Coogler: The comics were written by white Jewish guys who were influenced by African-American culture, but I wanted the movie to feel like it was more rooted in the Continent. Killmonger is the one character who is fully representing an African-American perspective. When he shows up in the movie, you feel something shift. He talks like he talks, and he dresses how he dresses. He instantly becomes an avatar for this ideology that challenges the other characters.
Black Panther: Wakanda Forever (2022)
Michael, you have one scene in the film, when Killmonger appears to Shuri in a vision. Your character died at the end of the first Black Panther. Had you been angling to get in on the sequel?
Jordan: Man, that’s tough. You know, we dealt with a huge loss. (Boseman died while the sequel was still in development.) But before that, there were plans for something else. I was looking forward to what that was going to be. Coog had to figure out where do you go from there? How do you progress this bigger machine with sensitivity, care, understanding? So, he crafted this other thing with these pieces that he had left on the board and figured out how to do that, and I’m still not sure how he did.

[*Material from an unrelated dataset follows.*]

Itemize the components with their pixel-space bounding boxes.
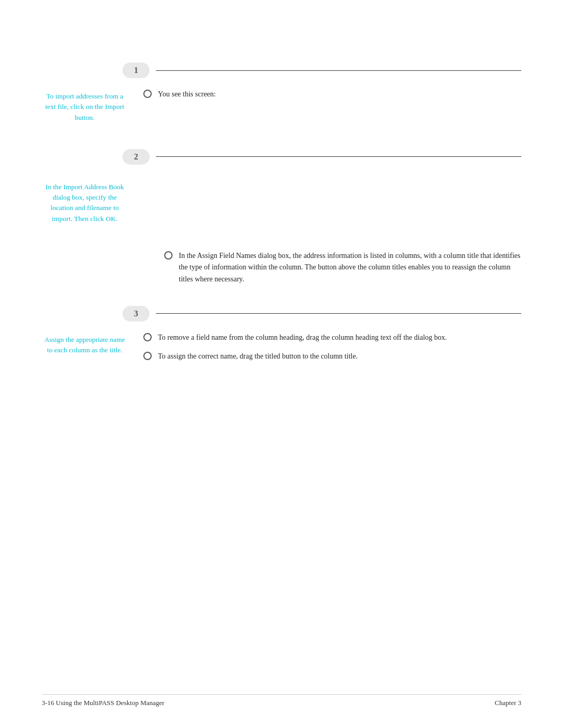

Coogler: Killmonger was in the script that I wrote before Chad died. So, I had to find a way for him to be in this one that felt organic to what the story was. (Jordan) was in Atlanta making Creed III (2023), directing his first movie, and we only got him for a day. But we came up with this scene that, to this day, I’m really proud of.
It was nice to be in that throne room again (where Shuri’s vision takes place, in an echo from the first film). But look, man, (Boseman’s) death messed everybody up. (Coogler drops his head and begins sobbing quietly. After two minutes, he regains his composure.) And it might have messed him up (gesturing towards Jordan) the worst. The thing is, this is a tricky business to navigate, like any business, and nobody looked out for us like Chad.
Jordan: There’s not a lot of us doing what we’re doing. With Chad, it felt like we finally had a little squad. It went from being the two of us to three. And then it went back down to two again.
But his influence has stayed with us, even on Sinners. We were doing a camera test early on, when I was still finding my way into the characters, and Coog reminded me of what Chad did with T’Challa – how he really leaned into that character and embodied him throughout the shoot. I said, “Say no more”, and from then on, the performance was done in that light. NYTIMES
Sinners is showing in Singapore cinemas.